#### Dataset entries
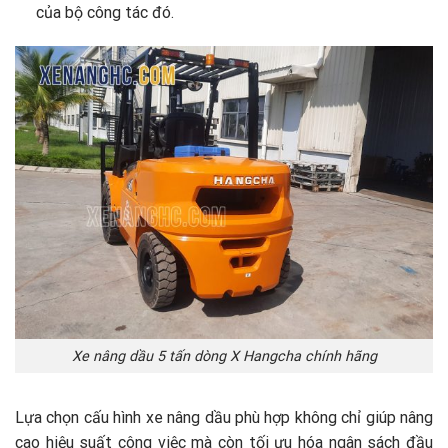
của bộ công tác đó.
Xe nâng dầu 5 tấn dòng X Hangcha chính hãng
Lựa chọn cấu hình
xe nâng dầu
phù hợp không chỉ giúp nâng
cao hiệu suất công việc mà còn tối ưu hóa ngân sách đầu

#### Required work
Give an exact copy of the data, and omit any pictures it holds.

#### Written response
của bộ công tác đó.
Xe nâng dầu 5 tấn dòng X Hangcha chính hãng
Lựa chọn cấu hình
xe nâng dầu
phù hợp không chỉ giúp nâng
cao hiệu suất công việc mà còn tối ưu hóa ngân sách đầu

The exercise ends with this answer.